Your instructions » After locating the line that contains "por isso, se", output that line and each one following it, exactly, to the end of the entries. No pictures.

Records for the task »

*** Begin section ***

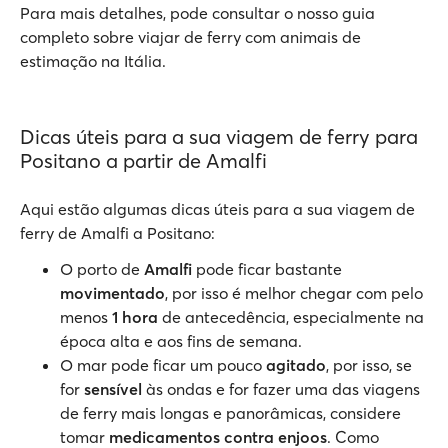
Para mais detalhes, pode consultar o nosso guia
completo sobre viajar de ferry com animais de
estimação na Itália.
Dicas úteis para a sua viagem de ferry para
Positano a partir de Amalfi
Aqui estão algumas dicas úteis para a sua viagem de
ferry de Amalfi a Positano:
O porto de
Amalfi
pode ficar bastante
movimentado
, por isso é melhor chegar com pelo
menos
1 hora
de antecedência, especialmente na
época alta e aos fins de semana.
O mar pode ficar um pouco
agitado
, por isso, se
for
sensível
às ondas e for fazer uma das viagens
de ferry mais longas e panorâmicas, considere
tomar
medicamentos contra enjoos
. Como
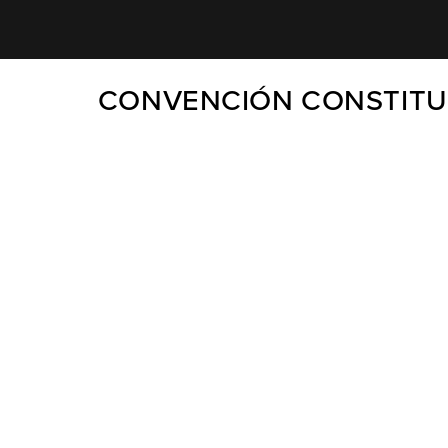
CONVENCIÓN CONSTITUC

*** End section ***

Task output »
, por isso, se
for
sensível
às ondas e for fazer uma das viagens
de ferry mais longas e panorâmicas, considere
tomar
medicamentos contra enjoos
. Como
CONVENCIÓN CONSTITUC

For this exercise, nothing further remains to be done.